When the SAVEUR.com team attended the James Beard Awards earlier this month, we had a blast mingling with chefs, writers, cookbook authors, and other luminaries of the culinary world. For many of the gala’s attendees, the black tie evening at Lincoln Center was old hat — they’ve been coming to the awards for years — but some of our favorite conversations were with newcomers. Specifically, the honorees of this year’s America’s Classics Awards, which gives a tip of the hat to local holes-in-the-wall, regional favorites, and otherwise seriously authentic American restaurants.
As in previous years, the 2011 honorees encompass a tremendous regional and culinary diversity.
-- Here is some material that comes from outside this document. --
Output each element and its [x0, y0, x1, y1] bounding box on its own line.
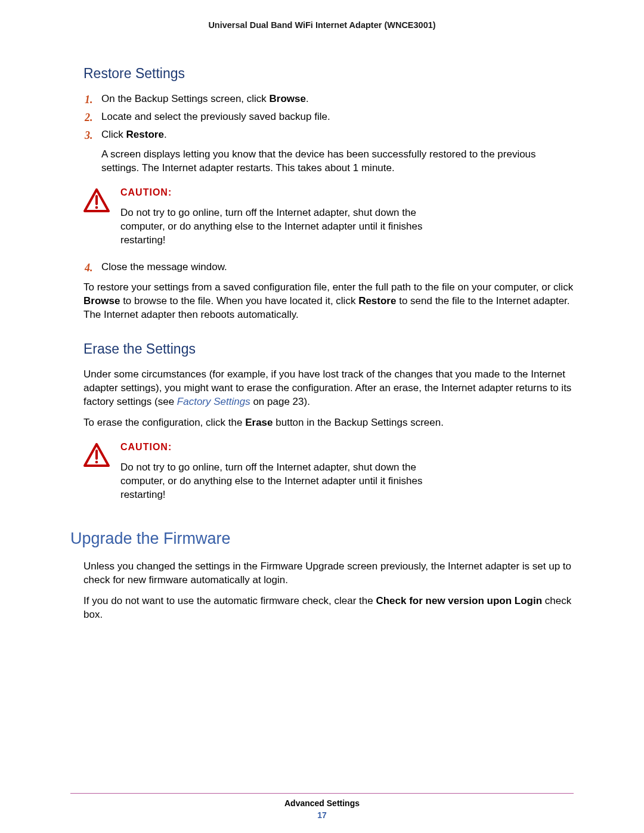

Closest to home (for us, at least) is New York’s own Le Veau d’Or, which opened with its formal French menu in 1937 and has hardly changed since. (In a profile of the spot, writer Brooks of Sheffield declared “No one under 50 goes to Le Veau d’Or.”) A veritable time portal to the haute French cuisine of midcentury New York, the menu, decor, and service are just as they were at the restaurant’s heyday in the 1950s.
Just a few hours’ drive away is Atlantic City honoree Chef Vola’s, open since 1921. Owner Louise Esposito, who’s been installed at the Italian-American restaurant for almost 30 years, gushed to us at the awards that “this is incredibly special to us” — she gestured her husband over — “to all of us. I decided we should be a restaurant that’s great to go to, that serves great food. And we did that.”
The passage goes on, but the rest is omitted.